André Godinho vê nessa repetição o seu próprio movimento pelas ruas onde habita: o movimento das coisas em que reparamos quando vivemos no mesmo sítio há muito tempo. Às vezes essa viagem é acompanhada do princípio ao fim, num só plano que tem assim a duração inteira e real da acção – estratégia (a do plano ter a duração inteira da acção) que atravessa todo o filme, e não apenas essas viagens.
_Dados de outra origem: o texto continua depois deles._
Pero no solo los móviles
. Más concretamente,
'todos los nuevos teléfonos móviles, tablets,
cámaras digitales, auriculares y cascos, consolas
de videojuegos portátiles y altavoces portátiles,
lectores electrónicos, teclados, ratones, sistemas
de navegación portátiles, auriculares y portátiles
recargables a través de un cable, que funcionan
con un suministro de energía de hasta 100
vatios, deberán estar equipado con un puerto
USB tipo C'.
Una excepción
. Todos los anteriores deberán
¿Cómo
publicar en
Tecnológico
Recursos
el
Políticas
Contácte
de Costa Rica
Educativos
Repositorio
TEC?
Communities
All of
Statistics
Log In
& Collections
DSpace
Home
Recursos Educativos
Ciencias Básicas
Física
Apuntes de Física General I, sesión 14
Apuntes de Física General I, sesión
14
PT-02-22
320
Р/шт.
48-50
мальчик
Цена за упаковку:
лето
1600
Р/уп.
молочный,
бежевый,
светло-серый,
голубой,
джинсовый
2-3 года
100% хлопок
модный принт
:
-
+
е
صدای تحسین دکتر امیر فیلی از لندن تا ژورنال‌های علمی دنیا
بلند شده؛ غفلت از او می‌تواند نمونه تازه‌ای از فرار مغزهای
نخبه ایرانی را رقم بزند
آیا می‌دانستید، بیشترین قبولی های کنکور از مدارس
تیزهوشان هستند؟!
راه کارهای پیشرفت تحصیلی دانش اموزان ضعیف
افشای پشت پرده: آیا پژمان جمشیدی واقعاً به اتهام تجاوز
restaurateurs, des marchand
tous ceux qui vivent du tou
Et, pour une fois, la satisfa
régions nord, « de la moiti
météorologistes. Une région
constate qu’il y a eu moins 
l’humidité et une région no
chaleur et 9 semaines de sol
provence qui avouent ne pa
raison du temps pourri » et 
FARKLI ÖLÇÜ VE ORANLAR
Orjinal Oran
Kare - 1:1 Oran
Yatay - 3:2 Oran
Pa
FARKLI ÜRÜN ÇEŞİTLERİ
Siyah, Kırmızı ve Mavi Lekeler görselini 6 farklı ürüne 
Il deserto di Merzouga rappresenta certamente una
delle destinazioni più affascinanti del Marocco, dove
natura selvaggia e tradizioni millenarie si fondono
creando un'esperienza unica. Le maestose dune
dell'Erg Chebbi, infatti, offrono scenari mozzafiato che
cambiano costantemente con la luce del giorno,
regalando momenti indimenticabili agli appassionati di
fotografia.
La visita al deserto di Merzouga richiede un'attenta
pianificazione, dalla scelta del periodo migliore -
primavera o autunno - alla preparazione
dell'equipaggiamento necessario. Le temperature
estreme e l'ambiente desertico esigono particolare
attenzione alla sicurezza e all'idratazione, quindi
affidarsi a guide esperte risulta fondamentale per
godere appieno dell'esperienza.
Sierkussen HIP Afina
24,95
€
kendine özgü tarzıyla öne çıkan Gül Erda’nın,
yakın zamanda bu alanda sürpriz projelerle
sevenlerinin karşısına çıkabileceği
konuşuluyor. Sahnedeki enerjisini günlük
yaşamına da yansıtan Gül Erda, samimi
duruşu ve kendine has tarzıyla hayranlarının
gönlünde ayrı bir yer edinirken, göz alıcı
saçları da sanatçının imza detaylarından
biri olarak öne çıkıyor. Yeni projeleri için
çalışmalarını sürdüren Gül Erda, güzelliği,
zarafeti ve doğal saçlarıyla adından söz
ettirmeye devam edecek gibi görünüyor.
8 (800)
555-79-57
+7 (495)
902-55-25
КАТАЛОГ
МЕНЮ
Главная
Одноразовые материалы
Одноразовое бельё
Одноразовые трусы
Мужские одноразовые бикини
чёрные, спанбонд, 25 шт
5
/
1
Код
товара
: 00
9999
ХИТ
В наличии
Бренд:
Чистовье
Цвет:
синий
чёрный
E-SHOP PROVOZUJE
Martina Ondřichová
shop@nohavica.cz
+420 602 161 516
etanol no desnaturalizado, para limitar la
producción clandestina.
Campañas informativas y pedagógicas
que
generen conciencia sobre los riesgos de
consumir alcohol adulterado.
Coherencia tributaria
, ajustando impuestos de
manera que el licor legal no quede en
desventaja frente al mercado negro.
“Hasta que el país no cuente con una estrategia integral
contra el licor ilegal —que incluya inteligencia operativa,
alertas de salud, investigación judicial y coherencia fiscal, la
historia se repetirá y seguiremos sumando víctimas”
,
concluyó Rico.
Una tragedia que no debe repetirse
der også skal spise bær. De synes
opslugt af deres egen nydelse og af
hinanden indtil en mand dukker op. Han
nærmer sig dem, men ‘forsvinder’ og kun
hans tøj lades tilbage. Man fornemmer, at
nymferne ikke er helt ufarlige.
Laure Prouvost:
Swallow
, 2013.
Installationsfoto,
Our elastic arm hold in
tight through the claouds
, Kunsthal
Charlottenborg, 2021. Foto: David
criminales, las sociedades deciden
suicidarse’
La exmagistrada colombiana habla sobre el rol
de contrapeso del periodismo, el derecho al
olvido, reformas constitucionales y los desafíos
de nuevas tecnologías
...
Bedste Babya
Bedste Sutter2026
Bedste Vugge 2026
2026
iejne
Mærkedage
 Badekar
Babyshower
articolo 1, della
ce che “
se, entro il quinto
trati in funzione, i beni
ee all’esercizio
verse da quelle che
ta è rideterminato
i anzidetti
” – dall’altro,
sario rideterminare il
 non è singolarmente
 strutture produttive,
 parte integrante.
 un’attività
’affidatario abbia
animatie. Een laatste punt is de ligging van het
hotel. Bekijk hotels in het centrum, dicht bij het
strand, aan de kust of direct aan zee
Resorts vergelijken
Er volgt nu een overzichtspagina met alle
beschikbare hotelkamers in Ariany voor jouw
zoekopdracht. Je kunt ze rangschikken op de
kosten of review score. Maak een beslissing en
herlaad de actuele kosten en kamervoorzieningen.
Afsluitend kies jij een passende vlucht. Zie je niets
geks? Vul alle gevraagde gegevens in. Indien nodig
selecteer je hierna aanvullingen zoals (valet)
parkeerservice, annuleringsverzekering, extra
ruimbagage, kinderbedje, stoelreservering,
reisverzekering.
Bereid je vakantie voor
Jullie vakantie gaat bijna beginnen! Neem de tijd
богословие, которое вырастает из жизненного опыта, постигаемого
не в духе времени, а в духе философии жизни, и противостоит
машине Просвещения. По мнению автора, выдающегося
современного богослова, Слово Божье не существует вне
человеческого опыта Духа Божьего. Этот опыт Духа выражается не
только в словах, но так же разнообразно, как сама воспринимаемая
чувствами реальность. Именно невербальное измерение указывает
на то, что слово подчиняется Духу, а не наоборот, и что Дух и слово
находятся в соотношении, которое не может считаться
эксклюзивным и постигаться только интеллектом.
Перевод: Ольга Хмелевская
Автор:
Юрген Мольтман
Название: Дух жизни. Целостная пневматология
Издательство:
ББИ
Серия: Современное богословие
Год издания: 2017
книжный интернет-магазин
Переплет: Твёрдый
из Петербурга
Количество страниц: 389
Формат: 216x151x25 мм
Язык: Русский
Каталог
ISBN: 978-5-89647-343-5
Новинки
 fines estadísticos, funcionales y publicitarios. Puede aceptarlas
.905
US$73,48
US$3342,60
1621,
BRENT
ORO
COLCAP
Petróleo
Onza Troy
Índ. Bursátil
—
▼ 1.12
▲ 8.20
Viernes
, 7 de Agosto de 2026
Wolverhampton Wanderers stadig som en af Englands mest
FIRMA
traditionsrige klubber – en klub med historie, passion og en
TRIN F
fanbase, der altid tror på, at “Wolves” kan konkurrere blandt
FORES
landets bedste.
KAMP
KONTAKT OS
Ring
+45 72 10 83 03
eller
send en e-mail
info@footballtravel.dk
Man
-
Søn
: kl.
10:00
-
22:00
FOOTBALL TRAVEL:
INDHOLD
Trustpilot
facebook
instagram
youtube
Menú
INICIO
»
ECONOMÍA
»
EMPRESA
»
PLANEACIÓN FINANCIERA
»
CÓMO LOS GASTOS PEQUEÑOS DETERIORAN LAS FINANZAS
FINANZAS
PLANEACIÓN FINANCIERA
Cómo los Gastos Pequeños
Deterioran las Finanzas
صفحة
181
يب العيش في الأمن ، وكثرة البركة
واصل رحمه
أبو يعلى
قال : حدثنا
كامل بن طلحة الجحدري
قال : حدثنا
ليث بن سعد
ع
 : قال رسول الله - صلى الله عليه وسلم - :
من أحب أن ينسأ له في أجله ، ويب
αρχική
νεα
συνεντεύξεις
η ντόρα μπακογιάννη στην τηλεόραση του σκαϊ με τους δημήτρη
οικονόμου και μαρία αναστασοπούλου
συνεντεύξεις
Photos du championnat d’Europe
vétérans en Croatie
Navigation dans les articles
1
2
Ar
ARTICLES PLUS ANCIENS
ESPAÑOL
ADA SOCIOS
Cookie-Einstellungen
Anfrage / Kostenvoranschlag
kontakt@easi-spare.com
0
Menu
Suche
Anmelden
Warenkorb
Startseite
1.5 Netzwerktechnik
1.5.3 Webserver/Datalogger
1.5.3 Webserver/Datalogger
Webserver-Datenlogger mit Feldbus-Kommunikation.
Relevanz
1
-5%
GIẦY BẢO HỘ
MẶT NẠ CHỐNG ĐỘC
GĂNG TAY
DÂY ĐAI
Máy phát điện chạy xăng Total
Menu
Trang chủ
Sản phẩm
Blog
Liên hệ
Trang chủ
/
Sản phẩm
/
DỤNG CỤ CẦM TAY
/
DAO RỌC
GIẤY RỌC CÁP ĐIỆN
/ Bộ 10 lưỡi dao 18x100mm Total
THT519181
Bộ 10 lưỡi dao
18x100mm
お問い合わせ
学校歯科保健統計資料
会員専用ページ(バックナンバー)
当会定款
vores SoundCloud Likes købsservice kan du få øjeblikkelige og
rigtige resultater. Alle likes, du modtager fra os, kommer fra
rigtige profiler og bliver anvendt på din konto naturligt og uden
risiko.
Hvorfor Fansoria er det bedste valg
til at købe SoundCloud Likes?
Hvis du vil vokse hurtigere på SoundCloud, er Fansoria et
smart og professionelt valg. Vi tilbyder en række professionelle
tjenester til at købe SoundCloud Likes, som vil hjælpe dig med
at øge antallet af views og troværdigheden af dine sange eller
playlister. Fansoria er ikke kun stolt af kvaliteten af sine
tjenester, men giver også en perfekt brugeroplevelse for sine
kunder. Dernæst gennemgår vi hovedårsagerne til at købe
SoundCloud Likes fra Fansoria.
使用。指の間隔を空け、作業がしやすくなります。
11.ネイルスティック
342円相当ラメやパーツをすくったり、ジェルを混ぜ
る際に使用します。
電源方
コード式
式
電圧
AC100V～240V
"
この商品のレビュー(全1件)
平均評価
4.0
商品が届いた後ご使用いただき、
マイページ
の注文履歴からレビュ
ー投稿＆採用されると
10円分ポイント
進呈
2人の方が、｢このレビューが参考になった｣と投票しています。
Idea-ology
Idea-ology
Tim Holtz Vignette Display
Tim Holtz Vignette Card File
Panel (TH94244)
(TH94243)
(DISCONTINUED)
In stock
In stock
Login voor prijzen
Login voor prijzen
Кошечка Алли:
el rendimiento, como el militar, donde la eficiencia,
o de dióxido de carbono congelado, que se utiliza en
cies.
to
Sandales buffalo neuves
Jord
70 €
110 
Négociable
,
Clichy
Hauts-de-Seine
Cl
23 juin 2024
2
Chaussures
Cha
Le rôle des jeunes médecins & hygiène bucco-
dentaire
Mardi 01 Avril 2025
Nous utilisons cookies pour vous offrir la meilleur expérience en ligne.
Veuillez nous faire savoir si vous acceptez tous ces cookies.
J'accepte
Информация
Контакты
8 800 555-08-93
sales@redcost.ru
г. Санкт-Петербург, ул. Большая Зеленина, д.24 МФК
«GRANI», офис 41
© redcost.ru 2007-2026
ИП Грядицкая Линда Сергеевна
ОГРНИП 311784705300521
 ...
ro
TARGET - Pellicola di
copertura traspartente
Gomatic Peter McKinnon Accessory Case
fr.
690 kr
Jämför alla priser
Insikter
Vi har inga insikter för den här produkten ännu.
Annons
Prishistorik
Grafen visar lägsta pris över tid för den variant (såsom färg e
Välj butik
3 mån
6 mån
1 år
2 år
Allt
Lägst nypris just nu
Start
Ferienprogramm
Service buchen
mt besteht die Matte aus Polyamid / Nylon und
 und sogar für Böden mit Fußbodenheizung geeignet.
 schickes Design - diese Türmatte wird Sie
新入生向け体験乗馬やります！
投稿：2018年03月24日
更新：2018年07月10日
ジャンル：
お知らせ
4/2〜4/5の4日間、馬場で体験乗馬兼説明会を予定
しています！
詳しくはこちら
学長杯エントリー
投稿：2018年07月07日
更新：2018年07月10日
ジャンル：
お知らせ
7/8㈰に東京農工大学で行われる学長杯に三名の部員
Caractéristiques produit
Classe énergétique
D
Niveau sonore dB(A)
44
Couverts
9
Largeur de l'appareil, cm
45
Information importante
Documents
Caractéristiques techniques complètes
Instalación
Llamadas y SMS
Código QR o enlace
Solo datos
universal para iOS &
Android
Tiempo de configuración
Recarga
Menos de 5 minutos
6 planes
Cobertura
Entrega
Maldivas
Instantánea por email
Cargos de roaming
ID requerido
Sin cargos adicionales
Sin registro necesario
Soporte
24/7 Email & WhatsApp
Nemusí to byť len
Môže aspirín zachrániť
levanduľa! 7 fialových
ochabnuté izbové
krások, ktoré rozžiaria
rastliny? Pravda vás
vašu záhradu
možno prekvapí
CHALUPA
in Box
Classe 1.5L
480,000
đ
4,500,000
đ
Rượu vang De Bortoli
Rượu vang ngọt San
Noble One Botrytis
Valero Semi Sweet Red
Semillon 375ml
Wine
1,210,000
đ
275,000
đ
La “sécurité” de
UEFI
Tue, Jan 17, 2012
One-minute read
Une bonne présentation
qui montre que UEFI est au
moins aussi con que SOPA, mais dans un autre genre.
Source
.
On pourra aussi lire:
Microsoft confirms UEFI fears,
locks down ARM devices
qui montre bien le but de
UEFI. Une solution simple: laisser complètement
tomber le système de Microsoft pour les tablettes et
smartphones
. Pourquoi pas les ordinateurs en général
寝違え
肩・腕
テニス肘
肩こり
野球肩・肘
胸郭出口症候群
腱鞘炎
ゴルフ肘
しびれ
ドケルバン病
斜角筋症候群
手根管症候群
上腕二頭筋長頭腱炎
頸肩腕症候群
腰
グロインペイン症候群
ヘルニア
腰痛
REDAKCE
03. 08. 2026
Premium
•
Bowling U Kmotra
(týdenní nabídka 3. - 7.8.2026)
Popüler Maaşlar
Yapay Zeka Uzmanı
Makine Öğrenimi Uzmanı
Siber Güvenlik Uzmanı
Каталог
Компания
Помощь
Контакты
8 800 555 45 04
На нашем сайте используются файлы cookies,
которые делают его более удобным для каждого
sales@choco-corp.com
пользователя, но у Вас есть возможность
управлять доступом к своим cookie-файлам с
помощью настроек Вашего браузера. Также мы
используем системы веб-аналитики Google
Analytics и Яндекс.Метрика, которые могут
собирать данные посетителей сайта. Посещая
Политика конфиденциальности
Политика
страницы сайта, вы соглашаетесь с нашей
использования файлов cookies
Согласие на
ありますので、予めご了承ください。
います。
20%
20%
André Godinho identifica nessa estratégia a maneira que João César Monteiro encontrou para controlar a montagem do filme no caso de morrer antes de ele estar acabado. Apesar de isso não ter acontecido (o realizador morreu pouco depois), a iminência da morte marca o vai e vem de João Vuvu (personagem principal interpretada pelo realizador), a narrativa e algumas das entradas musicais.
Fora do autocarro, André comenta a falsidade sonora do filme (os pássaros que não se ouvem no Jardim do Príncipe Real), e o minimalismo sonoro da casa quase sempre fechada (na qual não se ouve o exterior). Descreve também a topografia imaginária do filme, feita pelos percursos sem sentido das personagens quando andam a pé entre sítios que aparecem ligados mas não o estão, na realidade – o que se poderá perceber se se tentar seguir o percurso sugerido neste mapa como se fosse uma linha (é como uma linha que aparece no filme).
Episódio para ouvir debaixo do Cedro do Buçaco, no Jardim do Príncipe Real ou na escadaria da Assembleia da República, num ir e vir pela desaparecida Freguesia das Mercês - onde o que é bom, diz-se no filme, é bom nos Champs Elysées (disse-se há 20 anos mas ainda se poderia dizer hoje e só se perdia a rima).